SO ISST DEUTSCHLAND – UND WIE DIE POLITIK DIE GELEGENHEIT NUTZT

 

Dr. André Vielstädte, Vorstand der Jägerstiftung natur+mensch / 04.01.2017

KOMMENTAR: SO ISST DEUTSCHLAND – UND WIE DIE POLITIK DIE GELEGENHEIT NUTZT
DER BUNDESERNÄHRUNGSMINISTER PRÄSENTIERT DEN ERNÄHRUNGSREPORT 2017 UND NUTZT DIE GELEGENHEIT FÜR DEN ANBRECHENDEN WAHLKAMPF.

Der deutsche Verbraucher ist schizophren. Er hat nicht eine Persönlichkeit, wenn es um sein Ernährungsverhalten geht, es ist eine Vielzahl von Verhaltensmustern, die sich untereinander nicht wirklich grün sind. Das Ganze wird jüngst präsentiert im Ernährungsreport der Bundesregierung, also staatlich geprüft, besiegelt und für das Wahlkampf-Silbertablett vorbereitet.
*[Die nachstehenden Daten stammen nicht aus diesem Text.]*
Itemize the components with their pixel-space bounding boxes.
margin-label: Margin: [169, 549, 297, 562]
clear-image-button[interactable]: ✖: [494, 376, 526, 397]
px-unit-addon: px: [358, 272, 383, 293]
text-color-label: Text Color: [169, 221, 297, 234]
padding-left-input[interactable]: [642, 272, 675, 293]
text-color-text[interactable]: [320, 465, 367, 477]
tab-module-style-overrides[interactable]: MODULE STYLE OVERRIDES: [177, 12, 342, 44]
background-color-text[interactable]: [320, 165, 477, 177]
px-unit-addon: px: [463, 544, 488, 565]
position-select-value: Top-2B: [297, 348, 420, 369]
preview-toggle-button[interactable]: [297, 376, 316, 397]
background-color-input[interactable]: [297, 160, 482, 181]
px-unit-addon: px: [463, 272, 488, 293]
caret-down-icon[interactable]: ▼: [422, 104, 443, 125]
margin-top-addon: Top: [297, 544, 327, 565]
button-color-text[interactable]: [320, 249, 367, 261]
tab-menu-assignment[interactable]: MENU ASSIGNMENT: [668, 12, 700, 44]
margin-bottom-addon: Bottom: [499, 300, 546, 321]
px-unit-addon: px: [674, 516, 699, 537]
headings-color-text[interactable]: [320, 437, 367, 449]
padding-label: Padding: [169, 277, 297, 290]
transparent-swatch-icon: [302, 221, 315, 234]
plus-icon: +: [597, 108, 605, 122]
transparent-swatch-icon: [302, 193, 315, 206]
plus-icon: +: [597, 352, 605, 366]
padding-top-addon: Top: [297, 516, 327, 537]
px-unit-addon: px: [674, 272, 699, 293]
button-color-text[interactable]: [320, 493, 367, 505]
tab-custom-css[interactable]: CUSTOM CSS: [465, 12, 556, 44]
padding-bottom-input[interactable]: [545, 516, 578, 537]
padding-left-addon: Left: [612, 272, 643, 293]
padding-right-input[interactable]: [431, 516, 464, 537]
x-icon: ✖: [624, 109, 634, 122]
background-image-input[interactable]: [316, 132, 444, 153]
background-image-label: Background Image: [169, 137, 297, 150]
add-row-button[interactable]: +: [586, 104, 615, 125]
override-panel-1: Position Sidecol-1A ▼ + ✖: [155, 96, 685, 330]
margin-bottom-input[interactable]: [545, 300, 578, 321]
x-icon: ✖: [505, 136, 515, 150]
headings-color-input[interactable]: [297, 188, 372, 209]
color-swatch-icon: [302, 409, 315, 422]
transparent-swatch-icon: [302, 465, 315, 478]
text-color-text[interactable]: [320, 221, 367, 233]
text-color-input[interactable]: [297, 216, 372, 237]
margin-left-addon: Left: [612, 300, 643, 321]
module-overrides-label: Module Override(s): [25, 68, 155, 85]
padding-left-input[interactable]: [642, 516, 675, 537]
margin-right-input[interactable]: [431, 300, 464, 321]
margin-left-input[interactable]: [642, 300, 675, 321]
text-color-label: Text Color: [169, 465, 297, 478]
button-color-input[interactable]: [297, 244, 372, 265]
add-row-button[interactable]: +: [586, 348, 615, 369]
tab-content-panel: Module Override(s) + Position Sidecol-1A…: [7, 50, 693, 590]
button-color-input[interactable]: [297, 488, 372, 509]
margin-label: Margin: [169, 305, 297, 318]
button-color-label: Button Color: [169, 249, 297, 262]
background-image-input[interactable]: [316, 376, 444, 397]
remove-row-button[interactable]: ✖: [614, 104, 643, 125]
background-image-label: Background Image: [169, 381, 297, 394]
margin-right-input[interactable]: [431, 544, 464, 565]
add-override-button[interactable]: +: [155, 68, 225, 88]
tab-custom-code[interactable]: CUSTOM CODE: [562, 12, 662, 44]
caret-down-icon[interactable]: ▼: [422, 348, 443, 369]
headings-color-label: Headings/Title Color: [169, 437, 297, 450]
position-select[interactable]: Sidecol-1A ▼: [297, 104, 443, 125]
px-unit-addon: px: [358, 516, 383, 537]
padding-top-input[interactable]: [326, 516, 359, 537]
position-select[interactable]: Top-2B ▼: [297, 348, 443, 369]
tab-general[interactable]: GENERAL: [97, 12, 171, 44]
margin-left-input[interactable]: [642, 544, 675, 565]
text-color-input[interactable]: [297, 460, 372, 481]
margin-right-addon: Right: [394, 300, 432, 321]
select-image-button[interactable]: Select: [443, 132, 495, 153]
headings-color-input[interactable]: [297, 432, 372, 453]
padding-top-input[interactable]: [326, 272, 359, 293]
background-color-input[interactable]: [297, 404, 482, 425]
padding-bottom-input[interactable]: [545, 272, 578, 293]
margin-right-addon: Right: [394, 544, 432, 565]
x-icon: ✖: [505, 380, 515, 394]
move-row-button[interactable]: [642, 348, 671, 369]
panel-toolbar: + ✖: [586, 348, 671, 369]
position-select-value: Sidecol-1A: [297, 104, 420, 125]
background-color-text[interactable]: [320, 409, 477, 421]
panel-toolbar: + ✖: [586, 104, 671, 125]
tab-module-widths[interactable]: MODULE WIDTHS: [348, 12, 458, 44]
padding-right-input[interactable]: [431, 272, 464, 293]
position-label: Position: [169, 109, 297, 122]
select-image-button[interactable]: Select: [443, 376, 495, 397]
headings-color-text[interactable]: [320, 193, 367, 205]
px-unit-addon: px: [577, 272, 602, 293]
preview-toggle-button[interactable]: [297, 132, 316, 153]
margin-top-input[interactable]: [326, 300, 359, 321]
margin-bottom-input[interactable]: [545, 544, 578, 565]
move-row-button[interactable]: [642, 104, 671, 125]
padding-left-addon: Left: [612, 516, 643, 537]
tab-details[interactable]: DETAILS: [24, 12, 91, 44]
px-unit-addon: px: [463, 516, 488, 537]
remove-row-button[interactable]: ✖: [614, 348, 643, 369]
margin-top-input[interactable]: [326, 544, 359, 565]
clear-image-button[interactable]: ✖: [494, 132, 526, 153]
PERSÖNLICHKEIT 1: DER TIERLIEBHABER

Das Lieblingsessen ist und bleibt Fleisch. 53 Prozent der Deutschen essen am liebsten Fleischgerichte und da häufig Fleisch auf seinem Teller zu finden ist, interessiert sich der Verbraucher natürlich auch für die Tierhaltung. 87 Prozent der Befragten wünschen sich laut Ernährungsreport eine bessere Tierhaltung. Das ist nur folgerichtig. Man könnte meinen, für eine bessere Tierhaltung wird an der Theke auch mehr bezahlt. In Umfragen würde jetzt jeder zustimmen, im Supermarkt kommt allerdings der Sparfuchs durch. Schließlich gibt es schon heute eine Vielzahl an Produkten, die für diverse Haltungsformen stehen.
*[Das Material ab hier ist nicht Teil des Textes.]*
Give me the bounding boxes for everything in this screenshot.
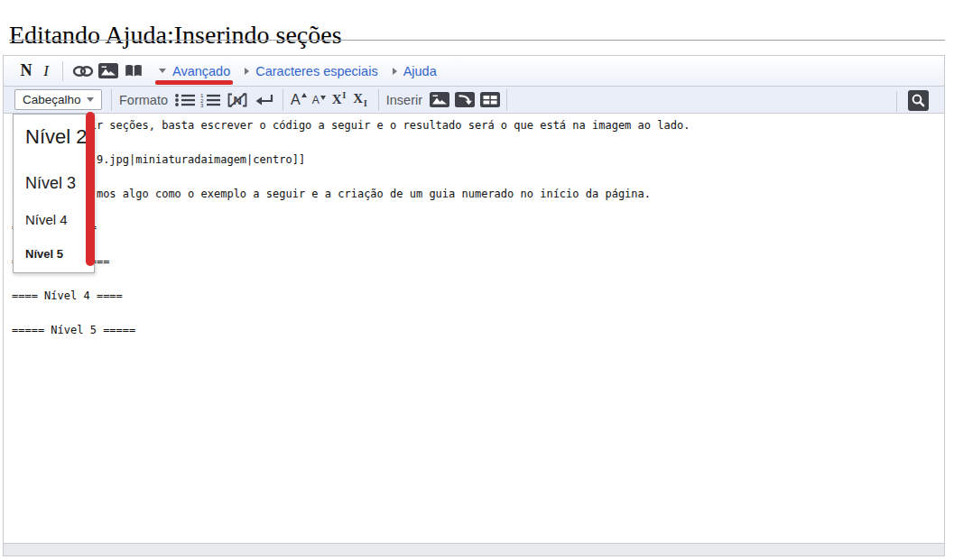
small-text-label: A [312, 94, 320, 106]
bulleted-list-icon [174, 92, 196, 108]
bulleted-list-button[interactable] [175, 89, 195, 111]
heading-option-level5[interactable]: Nível 5 [25, 247, 63, 261]
book-icon [124, 63, 144, 78]
insert-image-button[interactable] [430, 89, 449, 111]
newline-icon [255, 93, 274, 107]
wikitext-textarea[interactable]: * Para inserir seções, basta escrever o … [4, 114, 944, 543]
heading-dropdown-label: Cabeçalho [23, 93, 81, 106]
nowiki-icon: N [226, 92, 249, 108]
superscript-base: X [332, 92, 342, 107]
title-rule [9, 40, 945, 41]
superscript-mark: I [343, 91, 347, 100]
embedded-file-button[interactable] [98, 60, 118, 82]
search-icon [911, 93, 926, 108]
heading-option-level4[interactable]: Nível 4 [25, 212, 68, 227]
toolbar-advanced-row: Cabeçalho Formato 1 2 3 [4, 87, 944, 114]
subscript-button[interactable]: X I [353, 91, 367, 108]
superscript-button[interactable]: X I [332, 92, 347, 107]
page-title: Editando Ajuda:Inserindo seções [9, 21, 342, 50]
big-text-label: A [291, 92, 301, 108]
svg-text:3: 3 [200, 102, 204, 108]
heading-dropdown-menu: Nível 2 Nível 3 Nível 4 Nível 5 [13, 114, 95, 273]
signature-icon [455, 92, 475, 107]
image-icon [98, 63, 118, 78]
numbered-list-icon: 1 2 3 [199, 92, 221, 108]
triangle-down-icon [320, 96, 326, 100]
heading-dropdown-button[interactable]: Cabeçalho [14, 89, 102, 110]
heading-option-level2[interactable]: Nível 2 [25, 125, 87, 149]
editor-bottom-bar [4, 543, 944, 555]
chevron-right-icon [245, 68, 249, 75]
section-special-chars-toggle[interactable]: Caracteres especiais [245, 64, 377, 78]
section-advanced-toggle[interactable]: Avançado [159, 64, 230, 78]
image-icon [430, 92, 449, 107]
link-icon [72, 64, 94, 78]
numbered-list-button[interactable]: 1 2 3 [200, 89, 220, 111]
insert-group-label: Inserir [386, 93, 422, 107]
section-advanced-label: Avançado [172, 64, 230, 78]
subscript-mark: I [364, 99, 367, 108]
toolbar-separator [111, 89, 112, 111]
format-group-label: Formato [119, 93, 168, 107]
signature-button[interactable] [455, 89, 475, 111]
chevron-down-icon [159, 69, 166, 73]
search-replace-button[interactable] [908, 90, 929, 111]
triangle-up-icon [301, 93, 307, 97]
annotation-underline-advanced [155, 80, 233, 85]
section-help-toggle[interactable]: Ajuda [393, 64, 437, 78]
nowiki-button[interactable]: N [226, 89, 249, 111]
toolbar-separator [62, 61, 63, 81]
italic-button[interactable]: I [37, 62, 55, 80]
chevron-right-icon [393, 68, 397, 75]
reference-button[interactable] [124, 60, 144, 82]
table-icon [480, 92, 500, 107]
toolbar-main-row: N I [4, 56, 944, 87]
chevron-down-icon [87, 97, 94, 102]
link-button[interactable] [73, 60, 93, 82]
annotation-vertical-bar [86, 112, 95, 266]
small-text-button[interactable]: A [312, 94, 326, 106]
heading-option-level3[interactable]: Nível 3 [25, 174, 76, 193]
toolbar-separator [282, 89, 283, 111]
big-text-button[interactable]: A [291, 92, 307, 108]
toolbar-separator [506, 89, 507, 111]
section-special-chars-label: Caracteres especiais [255, 64, 377, 78]
toolbar-separator [378, 89, 379, 111]
toolbar-separator [896, 91, 897, 112]
section-help-label: Ajuda [403, 64, 437, 78]
insert-table-button[interactable] [480, 89, 500, 111]
subscript-base: X [353, 91, 363, 106]
wikitext-content: * Para inserir seções, basta escrever o … [4, 114, 944, 339]
wiki-editor: N I [3, 55, 945, 556]
newline-button[interactable] [255, 89, 274, 111]
bold-button[interactable]: N [15, 61, 37, 80]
PERSÖNLICHKEIT 2: DER WOCHENENDKOCH

Wer besonders viel Wert auf die Herkunft seines Essens legt, nimmt sich natürlich keine Zeit zum Kochen. 55 Prozent der Befragten wünschen sich eine einfache und schnelle Zubereitung von Gerichten – zehn Prozentpunkte mehr als vor einem Jahr. Und: Immer weniger Deutsche kochen unter der Woche selber, sondern essen zwischendurch, am Imbiss oder in der Kantine.

PERSÖNLICHKEIT 3: DIE GENERATION CONVENIENCE

Schnell muss es gehen. Deswegen sind vor allem Tiefkühlpizzen und andere Fertigprodukte im absoluten Trend. Klar, wer auf Qualität achtet und auswärts isst, der nimmt sich dafür auch Zeit. 41 Prozent der Befragten gaben an, sich gerne Tiefgekühltes in den Ofen zu schieben; ein Anstieg um neun Punkte im Vergleich zum Vorjahr. Bei den 19- bis 29-Jährigen sind sogar 60 Prozent für die Convenience-Produkte, neudeutsch für Fertigprodukte.
Das Verhalten der Deutschen ist zwar in sich nicht stimmig, aber das muss es auch nicht sein. Schließlich ist die Verbraucherentscheidung eine ganz persönliche und private. Wer Fleisch essen möchte, der darf das, egal ob preisbewusst, Dry Aged oder Wildbret.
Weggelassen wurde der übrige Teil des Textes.